Sunday, 20 November 2011

It is unusual

... if I may misquote Tom Jones.

I'm not just talking about the mild Autumn that Nature is taking to her heart and weaving into some second Spring love.

Here, in the garden at Tense Towers, amongst all the fallen leaves, withered stems and dying vegetation, there are a few subtle signs of this resurgent life. However fleeting this moment, whatever the Winter has in store, it is another reminder of the topsy turvy year we've had.

After the freezing weather at the beginning of 2011, there was an incredibly warm and dry Spring. This was followed by the dampest of damp squib Summers, as cool as a Welsh singing legend and, dare I say it, as wet as one of his knicker-throwing fans. So perhaps the mild Autumn should not have come as such a surprise. It's been a bonkers year for weather.

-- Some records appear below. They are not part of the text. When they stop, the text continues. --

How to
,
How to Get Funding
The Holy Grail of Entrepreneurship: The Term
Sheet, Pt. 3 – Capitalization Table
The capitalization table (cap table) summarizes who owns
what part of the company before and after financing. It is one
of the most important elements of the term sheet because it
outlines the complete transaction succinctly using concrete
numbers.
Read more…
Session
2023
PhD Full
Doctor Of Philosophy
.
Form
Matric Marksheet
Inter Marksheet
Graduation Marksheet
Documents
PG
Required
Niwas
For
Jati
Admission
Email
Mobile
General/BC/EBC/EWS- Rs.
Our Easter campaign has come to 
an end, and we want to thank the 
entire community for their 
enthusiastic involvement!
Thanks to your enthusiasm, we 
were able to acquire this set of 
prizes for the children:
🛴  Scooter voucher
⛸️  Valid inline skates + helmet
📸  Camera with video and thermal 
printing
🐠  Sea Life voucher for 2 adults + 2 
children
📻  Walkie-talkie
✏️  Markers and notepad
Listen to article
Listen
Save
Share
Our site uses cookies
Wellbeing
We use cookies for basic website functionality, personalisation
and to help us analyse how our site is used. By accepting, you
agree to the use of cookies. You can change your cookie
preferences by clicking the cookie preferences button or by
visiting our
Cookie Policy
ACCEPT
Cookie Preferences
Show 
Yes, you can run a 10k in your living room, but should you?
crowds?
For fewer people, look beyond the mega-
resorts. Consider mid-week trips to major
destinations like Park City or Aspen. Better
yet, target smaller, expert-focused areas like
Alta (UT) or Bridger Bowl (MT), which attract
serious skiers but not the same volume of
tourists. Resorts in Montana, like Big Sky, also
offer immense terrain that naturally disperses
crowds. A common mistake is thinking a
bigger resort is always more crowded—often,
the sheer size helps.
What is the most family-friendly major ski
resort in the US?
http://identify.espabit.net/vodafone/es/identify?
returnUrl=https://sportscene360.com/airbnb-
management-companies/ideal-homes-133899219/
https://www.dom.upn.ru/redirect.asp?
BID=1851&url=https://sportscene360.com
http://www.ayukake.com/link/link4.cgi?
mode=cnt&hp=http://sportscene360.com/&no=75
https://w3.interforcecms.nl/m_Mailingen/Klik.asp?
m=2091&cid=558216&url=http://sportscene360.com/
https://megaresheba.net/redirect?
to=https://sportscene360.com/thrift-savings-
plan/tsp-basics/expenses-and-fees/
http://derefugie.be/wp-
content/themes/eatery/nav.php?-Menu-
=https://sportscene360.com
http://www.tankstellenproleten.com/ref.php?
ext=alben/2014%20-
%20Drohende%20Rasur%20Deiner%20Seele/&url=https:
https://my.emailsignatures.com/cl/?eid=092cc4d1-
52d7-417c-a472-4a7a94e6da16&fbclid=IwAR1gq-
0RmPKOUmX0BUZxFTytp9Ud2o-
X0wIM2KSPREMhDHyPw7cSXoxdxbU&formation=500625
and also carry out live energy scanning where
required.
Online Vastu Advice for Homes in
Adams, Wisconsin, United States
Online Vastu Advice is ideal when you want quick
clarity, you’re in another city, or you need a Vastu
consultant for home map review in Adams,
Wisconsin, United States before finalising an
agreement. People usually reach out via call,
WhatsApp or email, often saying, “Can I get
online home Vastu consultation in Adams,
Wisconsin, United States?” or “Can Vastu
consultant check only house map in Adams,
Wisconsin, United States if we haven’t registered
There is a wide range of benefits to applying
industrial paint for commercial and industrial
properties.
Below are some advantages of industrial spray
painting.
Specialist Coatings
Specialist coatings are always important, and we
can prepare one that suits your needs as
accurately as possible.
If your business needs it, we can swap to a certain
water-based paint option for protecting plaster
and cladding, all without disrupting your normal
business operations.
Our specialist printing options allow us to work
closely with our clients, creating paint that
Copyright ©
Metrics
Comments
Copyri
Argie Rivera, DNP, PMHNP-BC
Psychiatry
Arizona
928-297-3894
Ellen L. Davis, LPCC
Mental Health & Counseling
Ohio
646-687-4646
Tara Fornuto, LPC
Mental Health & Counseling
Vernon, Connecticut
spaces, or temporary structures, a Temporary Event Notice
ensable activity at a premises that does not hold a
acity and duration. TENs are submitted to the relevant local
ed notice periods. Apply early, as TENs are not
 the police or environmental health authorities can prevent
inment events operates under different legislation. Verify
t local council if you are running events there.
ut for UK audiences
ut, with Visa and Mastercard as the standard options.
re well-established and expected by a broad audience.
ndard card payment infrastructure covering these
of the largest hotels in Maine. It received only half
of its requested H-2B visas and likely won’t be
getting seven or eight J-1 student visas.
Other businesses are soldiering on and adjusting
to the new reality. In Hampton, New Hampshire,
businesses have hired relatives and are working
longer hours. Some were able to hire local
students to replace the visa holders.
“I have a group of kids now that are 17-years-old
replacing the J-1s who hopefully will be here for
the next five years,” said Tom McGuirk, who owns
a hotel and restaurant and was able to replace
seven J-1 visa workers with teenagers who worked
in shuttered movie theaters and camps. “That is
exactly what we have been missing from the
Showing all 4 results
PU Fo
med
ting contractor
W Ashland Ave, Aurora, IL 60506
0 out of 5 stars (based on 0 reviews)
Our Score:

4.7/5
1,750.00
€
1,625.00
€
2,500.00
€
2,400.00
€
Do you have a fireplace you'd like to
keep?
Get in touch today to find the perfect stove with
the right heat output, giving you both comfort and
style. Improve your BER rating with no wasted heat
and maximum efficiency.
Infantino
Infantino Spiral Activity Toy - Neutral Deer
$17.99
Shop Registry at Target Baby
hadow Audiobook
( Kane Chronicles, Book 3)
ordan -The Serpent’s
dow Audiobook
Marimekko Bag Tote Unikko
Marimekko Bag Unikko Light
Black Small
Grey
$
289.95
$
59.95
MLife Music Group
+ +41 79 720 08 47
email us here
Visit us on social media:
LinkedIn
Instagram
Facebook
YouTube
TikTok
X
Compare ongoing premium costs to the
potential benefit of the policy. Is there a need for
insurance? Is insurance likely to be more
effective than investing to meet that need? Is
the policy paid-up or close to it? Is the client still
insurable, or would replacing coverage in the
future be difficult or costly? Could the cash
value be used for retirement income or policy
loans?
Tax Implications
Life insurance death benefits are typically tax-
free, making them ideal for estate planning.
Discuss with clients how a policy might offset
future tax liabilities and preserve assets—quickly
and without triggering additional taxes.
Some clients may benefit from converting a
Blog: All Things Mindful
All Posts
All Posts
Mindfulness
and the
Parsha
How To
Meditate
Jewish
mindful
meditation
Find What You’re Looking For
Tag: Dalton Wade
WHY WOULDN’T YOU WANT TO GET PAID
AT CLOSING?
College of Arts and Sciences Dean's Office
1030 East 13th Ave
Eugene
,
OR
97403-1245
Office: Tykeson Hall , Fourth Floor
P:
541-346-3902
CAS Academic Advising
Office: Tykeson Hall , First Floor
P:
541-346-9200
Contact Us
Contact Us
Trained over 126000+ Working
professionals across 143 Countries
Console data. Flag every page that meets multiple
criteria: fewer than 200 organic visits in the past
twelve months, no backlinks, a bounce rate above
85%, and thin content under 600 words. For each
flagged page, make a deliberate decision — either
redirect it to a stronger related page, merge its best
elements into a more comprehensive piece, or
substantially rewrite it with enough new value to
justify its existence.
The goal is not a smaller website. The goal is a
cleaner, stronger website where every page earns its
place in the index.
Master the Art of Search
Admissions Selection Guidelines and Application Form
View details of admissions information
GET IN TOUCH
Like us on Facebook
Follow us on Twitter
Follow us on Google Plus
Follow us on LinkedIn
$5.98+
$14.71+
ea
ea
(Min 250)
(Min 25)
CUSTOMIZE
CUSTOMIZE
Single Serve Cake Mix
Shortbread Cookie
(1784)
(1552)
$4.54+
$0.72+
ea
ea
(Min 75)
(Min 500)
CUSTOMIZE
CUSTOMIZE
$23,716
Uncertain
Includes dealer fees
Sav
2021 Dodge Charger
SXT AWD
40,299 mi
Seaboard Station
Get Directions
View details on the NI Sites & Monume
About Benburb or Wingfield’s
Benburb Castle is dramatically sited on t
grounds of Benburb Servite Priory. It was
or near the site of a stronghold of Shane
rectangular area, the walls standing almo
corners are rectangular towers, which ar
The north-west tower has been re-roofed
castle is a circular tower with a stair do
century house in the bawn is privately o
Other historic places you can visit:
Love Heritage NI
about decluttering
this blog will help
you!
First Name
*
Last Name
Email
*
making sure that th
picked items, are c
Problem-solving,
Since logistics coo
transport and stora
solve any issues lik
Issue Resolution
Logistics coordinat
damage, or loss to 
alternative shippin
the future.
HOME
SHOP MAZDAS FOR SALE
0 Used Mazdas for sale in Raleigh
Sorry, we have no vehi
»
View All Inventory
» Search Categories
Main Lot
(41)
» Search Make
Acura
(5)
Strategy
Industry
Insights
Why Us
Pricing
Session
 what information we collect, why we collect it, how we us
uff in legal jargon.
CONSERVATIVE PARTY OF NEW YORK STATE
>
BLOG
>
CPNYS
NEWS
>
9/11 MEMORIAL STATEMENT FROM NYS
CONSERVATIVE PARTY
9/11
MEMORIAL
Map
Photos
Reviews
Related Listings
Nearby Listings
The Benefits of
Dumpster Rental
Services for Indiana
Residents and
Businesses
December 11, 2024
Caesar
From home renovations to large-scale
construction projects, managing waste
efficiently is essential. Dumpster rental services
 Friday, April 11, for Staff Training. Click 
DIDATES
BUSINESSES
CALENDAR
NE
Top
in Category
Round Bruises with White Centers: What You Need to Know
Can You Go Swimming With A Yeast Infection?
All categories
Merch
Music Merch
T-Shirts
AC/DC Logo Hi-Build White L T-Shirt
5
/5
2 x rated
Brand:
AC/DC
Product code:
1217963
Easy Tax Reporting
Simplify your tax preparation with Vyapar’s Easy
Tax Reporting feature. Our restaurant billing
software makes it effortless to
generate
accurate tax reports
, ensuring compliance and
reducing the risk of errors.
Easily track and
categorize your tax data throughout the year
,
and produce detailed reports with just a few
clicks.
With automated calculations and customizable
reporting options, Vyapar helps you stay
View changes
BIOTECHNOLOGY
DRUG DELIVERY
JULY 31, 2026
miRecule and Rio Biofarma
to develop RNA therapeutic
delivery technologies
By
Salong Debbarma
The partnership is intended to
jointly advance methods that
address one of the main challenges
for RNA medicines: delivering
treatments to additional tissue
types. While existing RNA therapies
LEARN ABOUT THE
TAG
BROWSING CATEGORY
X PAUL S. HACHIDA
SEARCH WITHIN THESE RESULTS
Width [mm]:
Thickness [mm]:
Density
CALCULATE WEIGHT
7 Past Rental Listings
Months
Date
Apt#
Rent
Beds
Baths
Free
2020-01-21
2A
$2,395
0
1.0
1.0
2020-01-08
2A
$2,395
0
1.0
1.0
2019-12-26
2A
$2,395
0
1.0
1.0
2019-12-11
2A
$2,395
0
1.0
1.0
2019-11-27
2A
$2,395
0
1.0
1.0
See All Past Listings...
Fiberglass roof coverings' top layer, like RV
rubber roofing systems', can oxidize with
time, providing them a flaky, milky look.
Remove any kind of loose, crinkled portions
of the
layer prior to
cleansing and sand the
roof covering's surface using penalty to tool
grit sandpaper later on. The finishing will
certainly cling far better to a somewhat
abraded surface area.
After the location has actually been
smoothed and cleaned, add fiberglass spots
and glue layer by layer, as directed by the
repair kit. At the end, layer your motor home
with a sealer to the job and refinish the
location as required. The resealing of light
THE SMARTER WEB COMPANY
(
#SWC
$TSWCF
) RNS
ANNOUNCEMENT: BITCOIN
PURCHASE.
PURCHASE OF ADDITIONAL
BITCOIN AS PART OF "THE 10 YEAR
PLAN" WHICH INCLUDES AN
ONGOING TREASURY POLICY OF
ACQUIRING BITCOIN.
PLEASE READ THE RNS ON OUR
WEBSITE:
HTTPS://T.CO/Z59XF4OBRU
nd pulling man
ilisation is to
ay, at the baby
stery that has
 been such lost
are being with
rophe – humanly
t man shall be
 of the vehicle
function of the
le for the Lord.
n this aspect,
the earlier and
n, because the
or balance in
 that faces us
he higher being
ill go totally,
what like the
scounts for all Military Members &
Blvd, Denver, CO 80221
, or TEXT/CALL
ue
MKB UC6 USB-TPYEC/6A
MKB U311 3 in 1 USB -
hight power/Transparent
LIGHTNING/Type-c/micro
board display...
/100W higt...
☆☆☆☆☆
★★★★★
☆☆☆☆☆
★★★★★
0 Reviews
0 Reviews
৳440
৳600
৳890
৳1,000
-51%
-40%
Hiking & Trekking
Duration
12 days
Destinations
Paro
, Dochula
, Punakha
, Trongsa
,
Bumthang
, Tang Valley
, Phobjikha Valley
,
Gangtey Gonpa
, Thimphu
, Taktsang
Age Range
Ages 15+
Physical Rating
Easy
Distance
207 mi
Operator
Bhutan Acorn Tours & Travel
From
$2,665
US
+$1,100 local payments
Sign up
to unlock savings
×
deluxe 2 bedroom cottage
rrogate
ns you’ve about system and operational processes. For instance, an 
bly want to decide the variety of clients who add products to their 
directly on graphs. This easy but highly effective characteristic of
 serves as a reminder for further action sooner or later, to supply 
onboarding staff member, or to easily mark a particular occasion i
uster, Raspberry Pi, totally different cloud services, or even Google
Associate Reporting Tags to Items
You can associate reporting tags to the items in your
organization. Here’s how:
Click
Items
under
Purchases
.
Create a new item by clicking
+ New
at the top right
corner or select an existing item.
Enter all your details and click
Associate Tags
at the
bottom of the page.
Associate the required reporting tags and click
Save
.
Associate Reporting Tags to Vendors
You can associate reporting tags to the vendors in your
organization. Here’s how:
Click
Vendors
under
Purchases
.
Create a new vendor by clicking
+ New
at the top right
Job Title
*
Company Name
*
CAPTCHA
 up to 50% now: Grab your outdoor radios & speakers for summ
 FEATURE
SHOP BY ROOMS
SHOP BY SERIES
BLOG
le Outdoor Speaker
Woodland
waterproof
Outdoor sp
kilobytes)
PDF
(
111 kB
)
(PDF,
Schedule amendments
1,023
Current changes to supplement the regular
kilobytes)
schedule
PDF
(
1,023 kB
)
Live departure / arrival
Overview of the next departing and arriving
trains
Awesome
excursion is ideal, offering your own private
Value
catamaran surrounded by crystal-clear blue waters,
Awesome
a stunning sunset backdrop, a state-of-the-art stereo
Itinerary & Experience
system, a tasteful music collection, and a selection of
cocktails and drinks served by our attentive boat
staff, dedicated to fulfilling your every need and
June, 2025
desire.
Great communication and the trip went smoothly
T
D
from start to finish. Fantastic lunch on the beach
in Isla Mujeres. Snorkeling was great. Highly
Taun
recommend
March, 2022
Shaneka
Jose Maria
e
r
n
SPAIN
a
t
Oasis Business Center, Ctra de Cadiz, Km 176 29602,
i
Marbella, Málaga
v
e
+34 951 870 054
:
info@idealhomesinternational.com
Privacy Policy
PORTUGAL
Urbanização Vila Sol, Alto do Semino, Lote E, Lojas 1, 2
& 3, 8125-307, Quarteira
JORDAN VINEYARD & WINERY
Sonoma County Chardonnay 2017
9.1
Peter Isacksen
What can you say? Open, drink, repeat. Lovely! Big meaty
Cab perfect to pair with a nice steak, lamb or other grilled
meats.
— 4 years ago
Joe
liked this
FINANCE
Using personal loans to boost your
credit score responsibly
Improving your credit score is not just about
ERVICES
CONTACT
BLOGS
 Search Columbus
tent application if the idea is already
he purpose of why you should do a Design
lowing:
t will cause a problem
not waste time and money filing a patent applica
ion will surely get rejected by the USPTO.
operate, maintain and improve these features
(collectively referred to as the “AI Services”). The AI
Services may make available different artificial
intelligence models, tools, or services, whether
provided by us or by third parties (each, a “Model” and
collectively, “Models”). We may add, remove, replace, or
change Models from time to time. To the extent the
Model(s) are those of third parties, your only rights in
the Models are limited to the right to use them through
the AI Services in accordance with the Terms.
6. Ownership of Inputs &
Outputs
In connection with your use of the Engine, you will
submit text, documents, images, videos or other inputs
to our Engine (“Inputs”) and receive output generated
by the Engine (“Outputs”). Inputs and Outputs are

Our Hawthorn tree shed the last of its leaves several weeks ago, which is as it should be. Whilst sat enjoying our lunch yesterday, Our Lass commented that there appeared to be some new growth at the end of a twig.


Flower buds on the May in mid November? Each little stamen/anther package, a sex bomb.

Though the flower borders are not looking their best at the moment, there is a splash of colour from a plant that I've always known as Orange Hawkweed. Certainly, when I was a mere Tenselet all those years ago, this flower was frequently to be found on railway embankments in the North East of England. 


Some 21st Century research revealed that it is in fact Fox-and-cubs, Pilosella aurantiaca, that should've finished flowering in September. It may be an introduced species from continental Europe, but there's something 'bout you baby I like.

Meanwhile, in the centre of our scraggy lawn, there's this...



Whether it's a fungus or a mould, I don't know? However, I do suspect that it has developed from the remains of an apple thrown out for the birds. All together now... "the grey, green grass of home."

4 comments:

holdingmoments said...

A crazy weather year indeed.
I'm glad my lawn is not the only one growing that dark fungus looking threads.
Mine sprouts from the dropped seed, under the bird feeders.

Imperfect and tense said...

Ah, I hadn't considered that possibility, Keith. It makes sense now that you've said it. Thanks.

spadger said...

Yes this correct, even I see that under my feeders when I condescend to use them!

Imperfect and tense said...

You're going to tell me it's a useful habitat for some tiny invertebrate, aren't you, JD?